§ ACTIVITY
Find the line with "Jr., Raynita, Cameron, Annie" in the data below. Repeat it and every line after it up to the end, exactly, but drop the pictures.

§ Records from a data collection
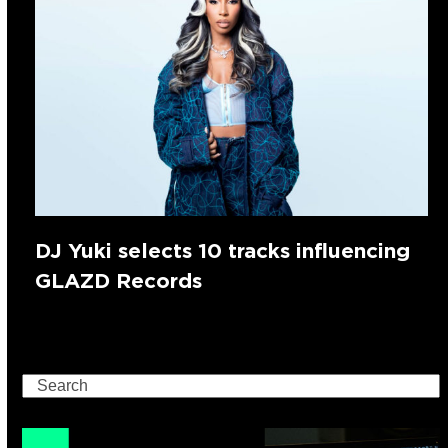
DJ Yuki selects 10 tracks influencing
GLAZD Records
Search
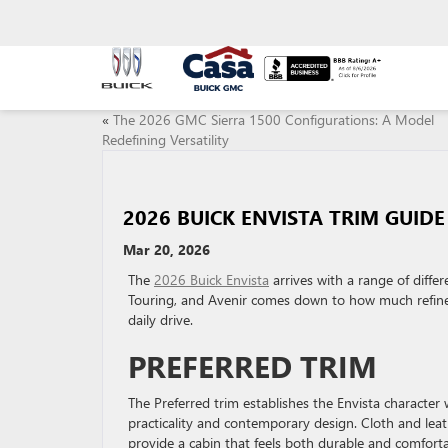
«
The 2026 GMC Sierra 1500 Configurations: A Model
Redefining Versatility
2026 BUICK ENVISTA TRIM GUIDE
Mar 20, 2026
The
2026 Buick Envista
arrives with a range of differ
Touring, and Avenir comes down to how much refinem
daily drive.
PREFERRED TRIM
The Preferred trim establishes the Envista character 
practicality and contemporary design. Cloth and leat
provide a cabin that feels both durable and comforta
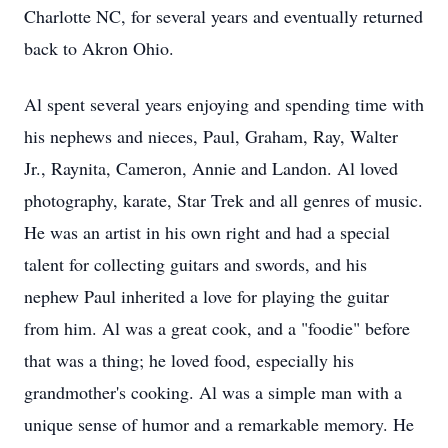
Charlotte NC, for several years and eventually returned
back to Akron Ohio.
Al spent several years enjoying and spending time with
his nephews and nieces, Paul, Graham, Ray, Walter
Jr., Raynita, Cameron, Annie and Landon. Al loved
photography, karate, Star Trek and all genres of music.
He was an artist in his own right and had a special
talent for collecting guitars and swords, and his
nephew Paul inherited a love for playing the guitar
from him. Al was a great cook, and a "foodie" before
that was a thing; he loved food, especially his
grandmother's cooking. Al was a simple man with a
unique sense of humor and a remarkable memory. He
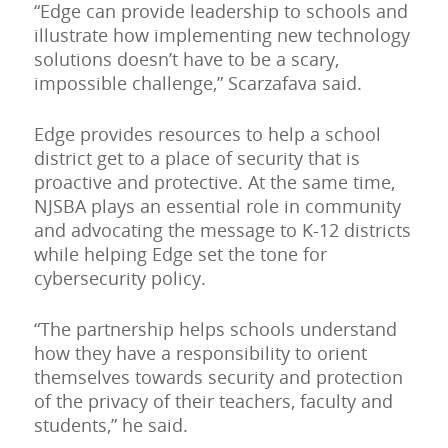
“Edge can provide leadership to schools and
illustrate how implementing new technology
solutions doesn’t have to be a scary,
impossible challenge,” Scarzafava said.
Edge provides resources to help a school
district get to a place of security that is
proactive and protective. At the same time,
NJSBA plays an essential role in community
and advocating the message to K-12 districts
while helping Edge set the tone for
cybersecurity policy.
“The partnership helps schools understand
how they have a responsibility to orient
themselves towards security and protection
of the privacy of their teachers, faculty and
students,” he said.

§ PROBLEM SOLUTION
Jr., Raynita, Cameron, Annie and Landon. Al loved
photography, karate, Star Trek and all genres of music.
He was an artist in his own right and had a special
talent for collecting guitars and swords, and his
nephew Paul inherited a love for playing the guitar
from him. Al was a great cook, and a "foodie" before
that was a thing; he loved food, especially his
grandmother's cooking. Al was a simple man with a
unique sense of humor and a remarkable memory. He
“Edge can provide leadership to schools and
illustrate how implementing new technology
solutions doesn’t have to be a scary,
impossible challenge,” Scarzafava said.
Edge provides resources to help a school
district get to a place of security that is
proactive and protective. At the same time,
NJSBA plays an essential role in community
and advocating the message to K-12 districts
while helping Edge set the tone for
cybersecurity policy.
“The partnership helps schools understand
how they have a responsibility to orient
themselves towards security and protection
of the privacy of their teachers, faculty and
students,” he said.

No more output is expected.